** DATA TO PROCESS **

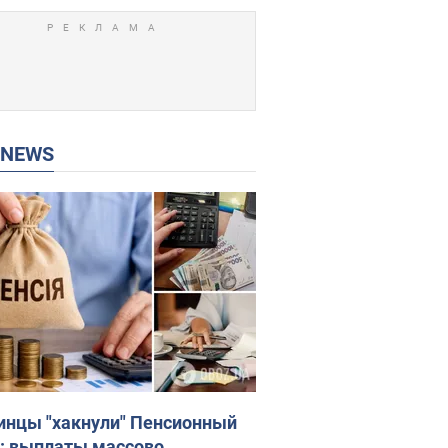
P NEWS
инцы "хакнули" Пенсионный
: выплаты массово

...

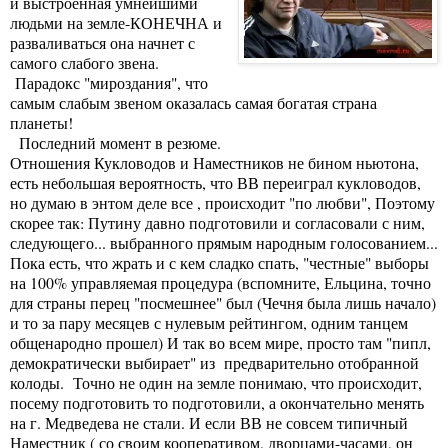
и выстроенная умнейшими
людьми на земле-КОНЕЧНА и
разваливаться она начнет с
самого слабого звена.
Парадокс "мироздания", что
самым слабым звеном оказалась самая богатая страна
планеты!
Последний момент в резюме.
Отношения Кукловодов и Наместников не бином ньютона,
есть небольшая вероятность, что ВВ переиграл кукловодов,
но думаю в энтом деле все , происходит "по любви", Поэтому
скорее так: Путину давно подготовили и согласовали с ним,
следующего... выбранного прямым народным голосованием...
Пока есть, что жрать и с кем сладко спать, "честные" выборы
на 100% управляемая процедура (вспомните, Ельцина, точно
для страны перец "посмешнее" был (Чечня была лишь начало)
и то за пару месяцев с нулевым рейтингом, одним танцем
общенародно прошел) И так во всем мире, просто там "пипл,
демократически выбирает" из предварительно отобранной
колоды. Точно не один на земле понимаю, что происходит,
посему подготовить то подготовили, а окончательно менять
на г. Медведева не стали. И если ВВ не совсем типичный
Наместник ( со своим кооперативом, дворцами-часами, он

** TASK DETAILS **
Look above for the line containing "и выстроенная умнейшими" and the line containing "Наместник ( со". Transcribe both, with the lines between them, exactly.

** SOLUTION TO THE EXERCISE **
и выстроенная умнейшими
людьми на земле-КОНЕЧНА и
разваливаться она начнет с
самого слабого звена.
Парадокс "мироздания", что
самым слабым звеном оказалась самая богатая страна
планеты!
Последний момент в резюме.
Отношения Кукловодов и Наместников не бином ньютона,
есть небольшая вероятность, что ВВ переиграл кукловодов,
но думаю в энтом деле все , происходит "по любви", Поэтому
скорее так: Путину давно подготовили и согласовали с ним,
следующего... выбранного прямым народным голосованием...
Пока есть, что жрать и с кем сладко спать, "честные" выборы
на 100% управляемая процедура (вспомните, Ельцина, точно
для страны перец "посмешнее" был (Чечня была лишь начало)
и то за пару месяцев с нулевым рейтингом, одним танцем
общенародно прошел) И так во всем мире, просто там "пипл,
демократически выбирает" из предварительно отобранной
колоды. Точно не один на земле понимаю, что происходит,
посему подготовить то подготовили, а окончательно менять
на г. Медведева не стали. И если ВВ не совсем типичный
Наместник ( со своим кооперативом, дворцами-часами, он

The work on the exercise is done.